Creating Backups for ACM Services
=================================

The ACM systems are remarkably complex -- lots of moving parts everywhere, etc.
It is basically hopeless to stand the whole thing up again without guidance,
which is tragic, because in my (nwf) tenure here I have seen essentially three
complete reconstructions of the ACM computing environment.  Every time,
services get lost as institutional memory has graduated and gone off to the
Real World (TM).

So: the philosophy of the current round of systems architects, I think, is
that we are aiming for quick *restore*, rather than quick de novo
deployment.  Part of that effort is this very collection of documents that
you're now reading, and part of it is system-wide autonomic backups of
system configuration files.

Many of the more interesting machines back themselves up into AFS; run ``ls
/afs/acm.jhu.edu/service/*/backup.sh`` with your admin hat on to get an idea of
who's playing this game right now.  Typically, those scripts are simple rsyncs
into ``/afs/acm.jhu.edu/service/.../snapshot`` and invoked by the host's root
``crontab`` with ``timelimit`` and ``k5start``.  All of those volumes should be
replicated to archival partitions and then stashed into the archive. (See
:ref:`afs_long-term-archive`.)  So even if the world burns, most of the
configuration, even historical configuration, can be found in the archives.

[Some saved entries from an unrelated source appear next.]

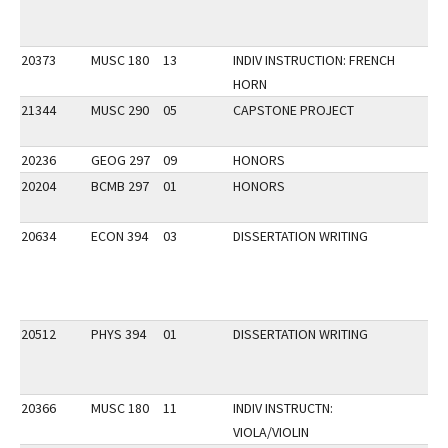
20373
MUSC 180
13
INDIV INSTRUCTION: FRENCH
HORN
21344
MUSC 290
05
CAPSTONE PROJECT
20236
GEOG 297
09
HONORS
20204
BCMB 297
01
HONORS
20634
ECON 394
03
DISSERTATION WRITING
20512
PHYS 394
01
DISSERTATION WRITING
20366
MUSC 180
11
INDIV INSTRUCTN:
VIOLA/VIOLIN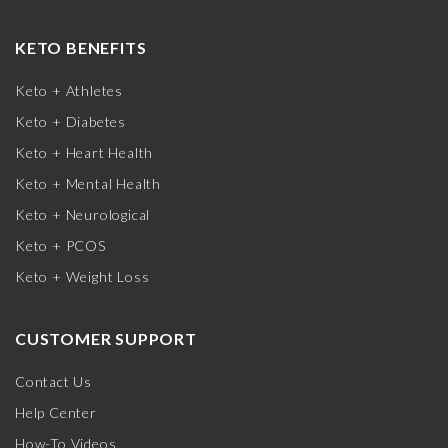
KETO BENEFITS
Keto + Athletes
Keto + Diabetes
Keto + Heart Health
Keto + Mental Health
Keto + Neurological
Keto + PCOS
Keto + Weight Loss
CUSTOMER SUPPORT
Contact Us
Help Center
How-To Videos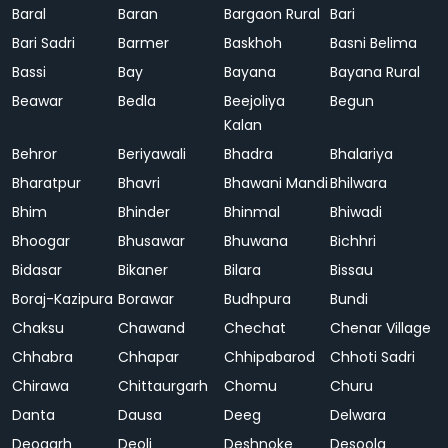
Baral
Baran
Bargaon Rural
Bari
Bari Sadri
Barmer
Baskhoh
Basni Belima
Bassi
Bay
Bayana
Bayana Rural
Beawar
Bedla
Beejoliya
Begun
Kalan
Behror
Beriyawali
Bhadra
Bhalariya
Bharatpur
Bhavri
Bhawani Mandi
Bhilwara
Bhim
Bhinder
Bhinmal
Bhiwadi
Bhoogar
Bhusawar
Bhuwana
Bichhri
Bidasar
Bikaner
Bilara
Bissau
Boraj-Kazipura
Borawar
Budhpura
Bundi
Chaksu
Chawand
Chechat
Chenar Village
Chhabra
Chhapar
Chhipabarod
Chhoti Sadri
Chirawa
Chittaurgarh
Chomu
Churu
Danta
Dausa
Deeg
Delwara
Deogarh
Deoli
Deshnoke
Desoola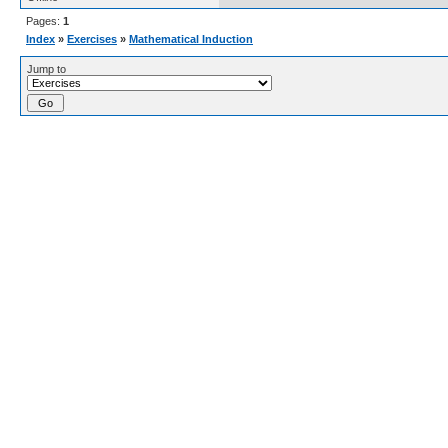
Pages:
1
Index
»
Exercises
»
Mathematical Induction
Jump to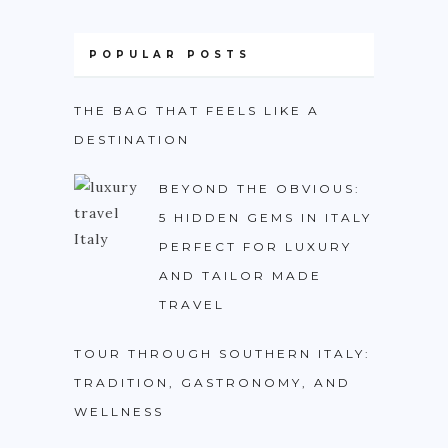
PHILIPPINES
TAIWAN
POPULAR POSTS
THAILAND
THE BAG THAT FEELS LIKE A
CARIBBEAN
DESTINATION
DOMINICAN REPUBLIC
BEYOND THE OBVIOUS:
JAMAICA
5 HIDDEN GEMS IN ITALY
PUERTO RICO
PERFECT FOR LUXURY
AND TAILOR MADE
TRINIDAD & TOBAGO
TRAVEL
AFRICA
TOUR THROUGH SOUTHERN ITALY:
BENIN
TRADITION, GASTRONOMY, AND
BOTSWANA
WELLNESS
BURKINA FASO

Of course, not everything is in the filesystem (which is, of course, a bug in
its own right, but that's another battle); our databases, for example, are also
dumped nightly to files and those are then replicated using AFS and then again
dumped to the archive.  It's a long path, but things get there!

.. warning:: PLEASE, *PLEASE*, **PLEASE**, if you have stood up a complex
   service, play this game!  Later sysadmins will love you for it.
   
Roughly, the steps necessary, while wearing your admin hat, are to:

* Generate a host keytab for your machine if it doesn't have one already
  Place it in your machine's /etc/krb5.keytab .

* Run ``/afs/acm.jhu.edu/group/admins.pub/scripts/new-afs-service-volume ${YOUR_SERVICE}``
  for your machine or service.  this script will automagically handle
  preparing the volume for regular replication by the archive machine's automation!

* Grant your host's principal rlidw for the service directory::

     fs sa /afs/acm.jhu.edu/service/${YOUR_SERVICE} rcmd.${YOUR_HOST} rlidw

  * Optionally, adjust the quota of your service volume.

* Create a backup.sh file along these lines::

     #!/bin/sh
      
     rsync -rl -c --delete --relative -vv \
             \
             /etc/${IMPORTANT_FILE}	\
             /var/${OTHER_IMPORTANT_DIRECTORY} \
             \
             /afs/acm.jhu.edu/service/${YOUR_SERVICE}/snapshot

* Add the backup to cron's automation, using "crontab -e" as root to insert
  ``@daily timelimit -q k5start -f /etc/krb5.keytab -U -t --
  /afs/acm.jhu.edu/service/${YOUR_SERVICE}/backup.sh``.

.. warning::

   Despite the possible presentation above, it is not possible to split
   commands across lines in crontab.  The whole thing should appear on one
   line!

If you need help or inspiration, Chicago and Magellan are likely the two
most elaborate setups to date.